(Source data Opens)

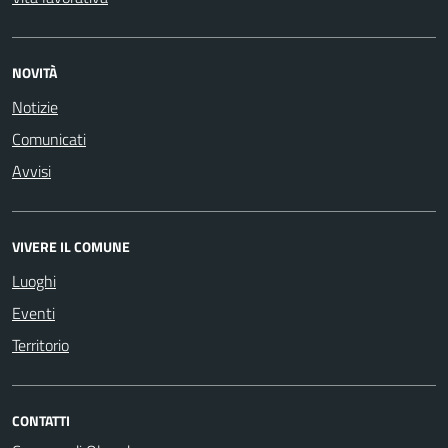
NOVITÀ
Notizie
Comunicati
Avvisi
VIVERE IL COMUNE
Luoghi
Eventi
Territorio
CONTATTI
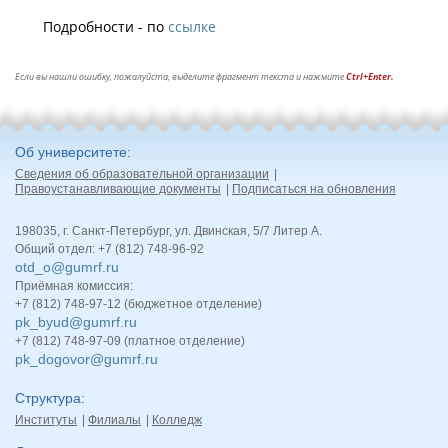
Подробности - по
ссылке
Если вы нашли ошибку, пожалуйста, выделите фрагмент текста и нажмите
Ctrl+Enter.
Об университете
Сведения об образовательной организации
Правоустанавливающие документы
Подписаться на обновления
198035, г. Санкт-Петербург, ул. Двинская, 5/7 Литер А.
Общий отдел: +7 (812) 748-96-92
otd_o@gumrf.ru
Приёмная комиссия:
+7 (812) 748-97-12 (бюджетное отделение)
pk_byud@gumrf.ru
+7 (812) 748-97-09 (платное отделение)
pk_dogovor@gumrf.ru
Структура
Институты
Филиалы
Колледж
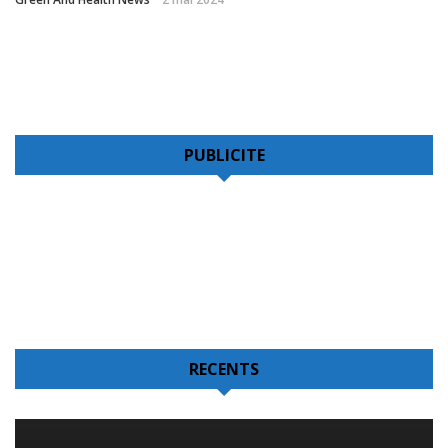
PUBLICITE
RECENTS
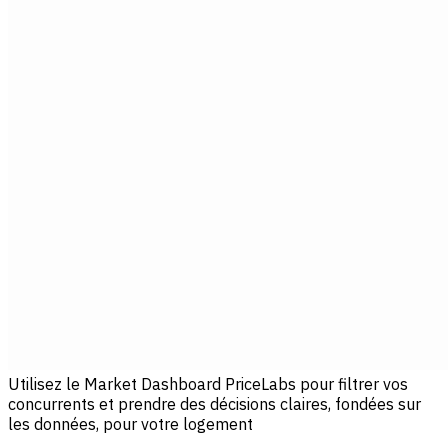
Utilisez le Market Dashboard PriceLabs pour filtrer vos
concurrents et prendre des décisions claires, fondées sur
les données, pour votre logement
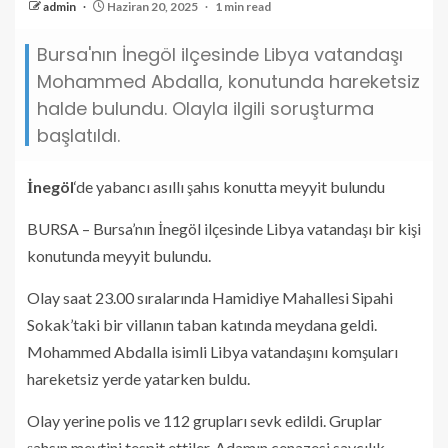
admin
Haziran 20, 2025
1 min read
Bursa'nın İnegöl ilçesinde Libya vatandaşı
Mohammed Abdalla, konutunda hareketsiz
halde bulundu. Olayla ilgili soruşturma
başlatıldı.
İnegöl
‘de yabancı asıllı şahıs konutta meyyit bulundu
BURSA – Bursa’nın İnegöl ilçesinde Libya vatandaşı bir kişi
konutunda meyyit bulundu.
Olay saat 23.00 sıralarında Hamidiye Mahallesi Sipahi
Sokak’taki bir villanın taban katında meydana geldi.
Mohammed Abdalla isimli Libya vatandaşını komşuları
hareketsiz yerde yatarken buldu.
Olay yerine polis ve 112 grupları sevk edildi. Gruplar
şahsın mevtini tespit ettiler. Adamın cenazesi savcılık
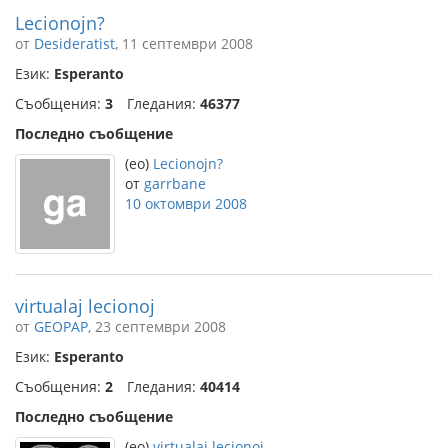
Lecionojn?
от
Desideratist
, 11 септември 2008
Език:
Esperanto
Съобщения:
3
Гледания:
46377
Последно съобщение
(eo)
Lecionojn?
от
garrbane
10 октомври 2008
virtualaj lecionoj
от
GEOPAP
, 23 септември 2008
Език:
Esperanto
Съобщения:
2
Гледания:
40414
Последно съобщение
(eo)
virtualaj lecionoj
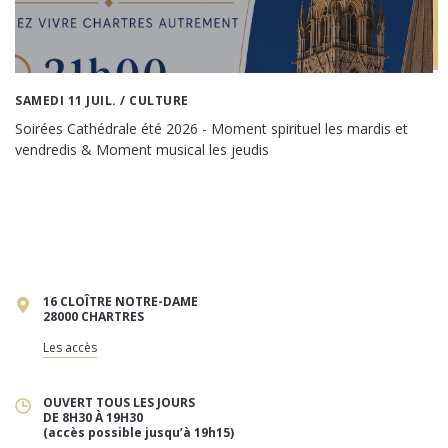
SAMEDI 11 JUIL.
/ CULTURE
Soirées Cathédrale été 2026 - Moment spirituel les mardis et
vendredis & Moment musical les jeudis
16 CLOÎTRE NOTRE-DAME
28000 CHARTRES
Les accès
OUVERT TOUS LES JOURS
DE 8H30 À 19H30
(accès possible jusqu’à 19h15)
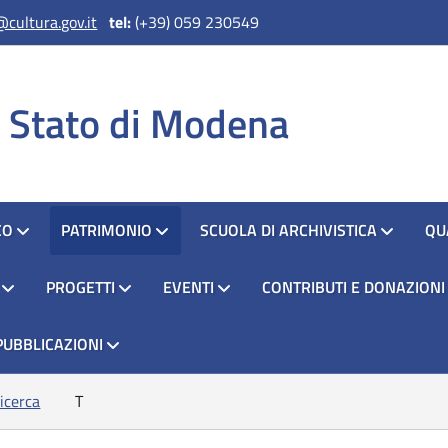
cultura.gov.it
tel:
(+39) 059 230549
i Stato di Modena
CO
PATRIMONIO
SCUOLA DI ARCHIVISTICA
QU
PROGETTI
EVENTI
CONTRIBUTI E DONAZIONI
PUBBLICAZIONI
icerca
T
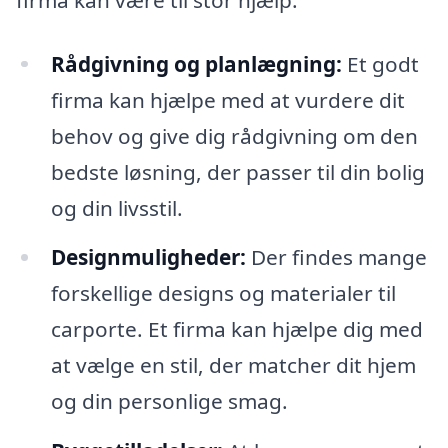
Rådgivning og planlægning:
Et godt
firma kan hjælpe med at vurdere dit
behov og give dig rådgivning om den
bedste løsning, der passer til din bolig
og din livsstil.
Designmuligheder:
Der findes mange
forskellige designs og materialer til
carporte. Et firma kan hjælpe dig med
at vælge en stil, der matcher dit hjem
og din personlige smag.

(Source data Closes)

— Assignment —
Reproduce only the lines from the beginning of the data through the line that contains "Utilisez le Market", both included, and please drop the pictures.

— Task output —
NOVITÀ
Notizie
Comunicati
Avvisi
VIVERE IL COMUNE
Luoghi
Eventi
Territorio
CONTATTI
Подробности - по
ссылке
Если вы нашли ошибку, пожалуйста, выделите фрагмент текста и нажмите
Ctrl+Enter.
Об университете
Сведения об образовательной организации
Правоустанавливающие документы
Подписаться на обновления
198035, г. Санкт-Петербург, ул. Двинская, 5/7 Литер А.
Общий отдел: +7 (812) 748-96-92
otd_o@gumrf.ru
Приёмная комиссия:
+7 (812) 748-97-12 (бюджетное отделение)
pk_byud@gumrf.ru
+7 (812) 748-97-09 (платное отделение)
pk_dogovor@gumrf.ru
Структура
Институты
Филиалы
Колледж
PUBLICITE
RECENTS
Utilisez le Market Dashboard PriceLabs pour filtrer vos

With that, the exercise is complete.